NIKKI MALOOF: AROUND THE CLOCK
Perrotin Paris is delighted to present Around the Clock, the first solo exhibition of the American artist Nikki Maloof, and its second with the gallery.
November 23, 2024 – January 25, 2025
With her exhibition Around the Clock, Nikki Maloof explores the diversity and complexity of the material and perceptible world. Each domestic scene that she represents shows the depth of daily life and shares an intimate experience of her joys, hopes, or fears. Offering an original interpretation of the still life to reflect on the state of our world 1, her audacious painting—combining beauty, mischief, and darkness—puts our relationship to the instability of life into perspective. While one thing contains so many others, everything that reconditions our connection to (re)productive time (work, parenting) participates in the emotional density of her artwork.

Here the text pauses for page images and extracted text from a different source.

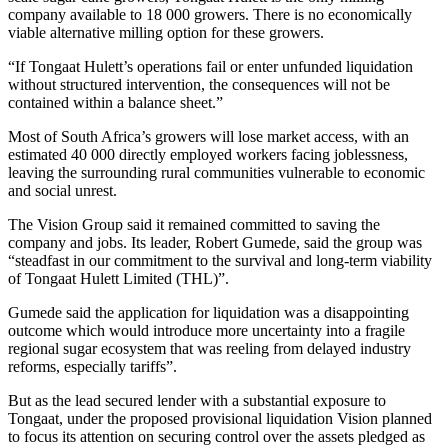
company available to 18 000 growers. There is no economically
viable alternative milling option for these growers.
“If Tongaat Hulett’s operations fail or enter unfunded liquidation
without structured intervention, the consequences will not be
contained within a balance sheet.”
Most of South Africa’s growers will lose market access, with an
estimated 40 000 directly employed workers facing joblessness,
leaving the surrounding rural communities vulnerable to economic
and social unrest.
The Vision Group said it remained committed to saving the
company and jobs. Its leader, Robert Gumede, said the group was
“steadfast in our commitment to the survival and long-term viability
of Tongaat Hulett Limited (THL)”.
Gumede said the application for liquidation was a disappointing
outcome which would introduce more uncertainty into a fragile
regional sugar ecosystem that was reeling from delayed industry
reforms, especially tariffs”.
But as the lead secured lender with a substantial exposure to
Tongaat, under the proposed provisional liquidation Vision planned
to focus its attention on securing control over the assets pledged as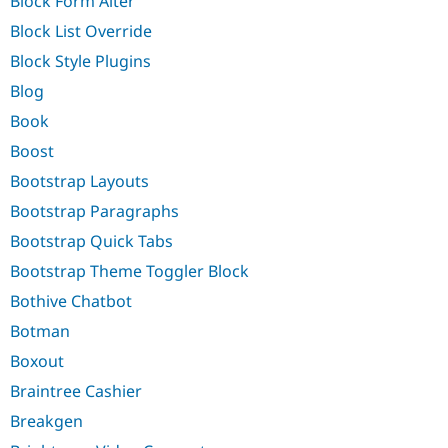
Block Form Alter
Block List Override
Block Style Plugins
Blog
Book
Boost
Bootstrap Layouts
Bootstrap Paragraphs
Bootstrap Quick Tabs
Bootstrap Theme Toggler Block
Bothive Chatbot
Botman
Boxout
Braintree Cashier
Breakgen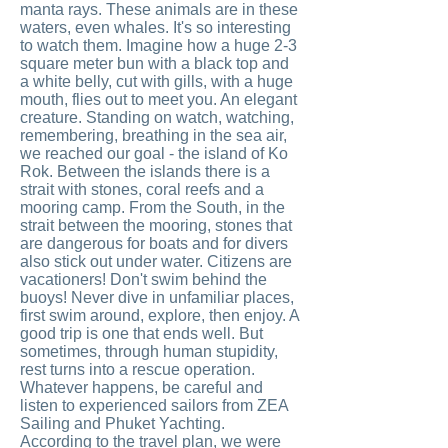
manta rays. These animals are in these
waters, even whales. It's so interesting
to watch them. Imagine how a huge 2-3
square meter bun with a black top and
a white belly, cut with gills, with a huge
mouth, flies out to meet you. An elegant
creature. Standing on watch, watching,
remembering, breathing in the sea air,
we reached our goal - the island of Ko
Rok. Between the islands there is a
strait with stones, coral reefs and a
mooring camp. From the South, in the
strait between the mooring, stones that
are dangerous for boats and for divers
also stick out under water. Citizens are
vacationers! Don't swim behind the
buoys! Never dive in unfamiliar places,
first swim around, explore, then enjoy. A
good trip is one that ends well. But
sometimes, through human stupidity,
rest turns into a rescue operation.
Whatever happens, be careful and
listen to experienced sailors from ZEA
Sailing and Phuket Yachting.
According to the travel plan, we were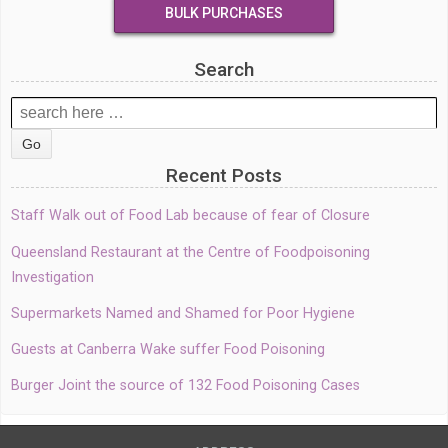
BULK PURCHASES
Search
Search
for:
Recent Posts
Staff Walk out of Food Lab because of fear of Closure
Queensland Restaurant at the Centre of Foodpoisoning
Investigation
Supermarkets Named and Shamed for Poor Hygiene
Guests at Canberra Wake suffer Food Poisoning
Burger Joint the source of 132 Food Poisoning Cases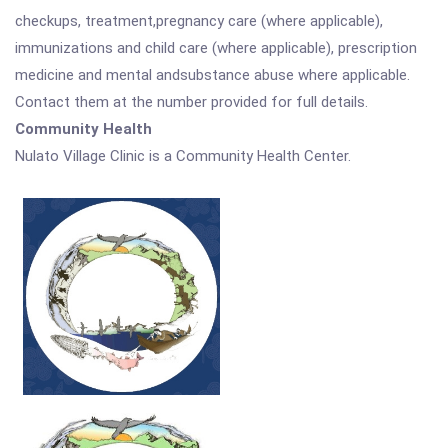
checkups, treatment,pregnancy care (where applicable),
immunizations and child care (where applicable), prescription
medicine and mental andsubstance abuse where applicable.
Contact them at the number provided for full details.
Community Health
Nulato Village Clinic is a Community Health Center.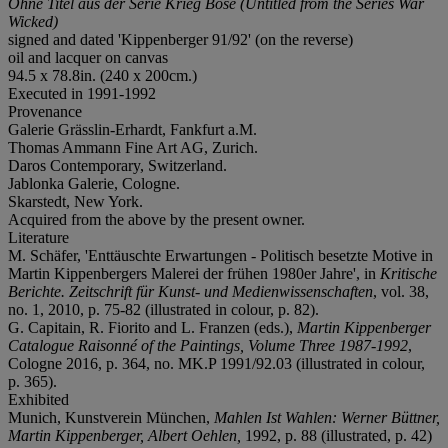
Ohne Titel aus der Serie Krieg Böse (Untitled from the Series War
Wicked)
signed and dated 'Kippenberger 91/92' (on the reverse)
oil and lacquer on canvas
94.5 x 78.8in. (240 x 200cm.)
Executed in 1991-1992
Provenance
Galerie Grässlin-Erhardt, Fankfurt a.M.
Thomas Ammann Fine Art AG, Zurich.
Daros Contemporary, Switzerland.
Jablonka Galerie, Cologne.
Skarstedt, New York.
Acquired from the above by the present owner.
Literature
M. Schäfer, 'Enttäuschte Erwartungen - Politisch besetzte Motive in
Martin Kippenbergers Malerei der frühen 1980er Jahre', in
Kritische
Berichte. Zeitschrift für Kunst- und Medienwissenschaften
, vol. 38,
no. 1, 2010, p. 75-82 (illustrated in colour, p. 82).
G. Capitain, R. Fiorito and L. Franzen (eds.),
Martin Kippenberger
Catalogue Raisonné of the Paintings, Volume Three 1987-1992
,
Cologne 2016, p. 364, no. MK.P 1991/92.03 (illustrated in colour,
p. 365).
Exhibited
Munich, Kunstverein München,
Mahlen Ist Wahlen: Werner Büttner,
Martin Kippenberger, Albert Oehlen,
1992, p. 88 (illustrated, p. 42)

There is a connection here to Emily Dickinson, who, isolated and reclusive in her family home in the Puritan austerity of 19th–century New England, described with astonishing modernity the chaos of her inner life and its sentimental, sometimes mystical, experiences. Her concise, elliptical poetry, which she described as “explosive and fitful,” allowed her to become a man, a woman, or an object.
Choosing to leave behind American urban life, Nikki Maloof lives in the countryside of western Massachusetts. In her recent paintings, she focuses on vital actions such as eating, washing, discussing, or sleeping. These recurring moments are part of the process of constructing our identity. “In the private sphere, away from the eyes of others, in close contact with desires, weakness, relationships of intimate power,” the art of living frees itself from the social gaze, sketching a geography that is both personal and relational. If the house is a world unto itself, a bedroom, a bathroom, a dining room, a garden, or a kitchen become the spatial expressions of our consciousness.
With this current-day look at domesticity, Maloof distances herself from a strictly androcentric and anthropocentric vision. Blurring the boundaries between species and kingdoms through an overarching equality between ordinary things and beings, she constructs an oeuvre of attachment and detachment.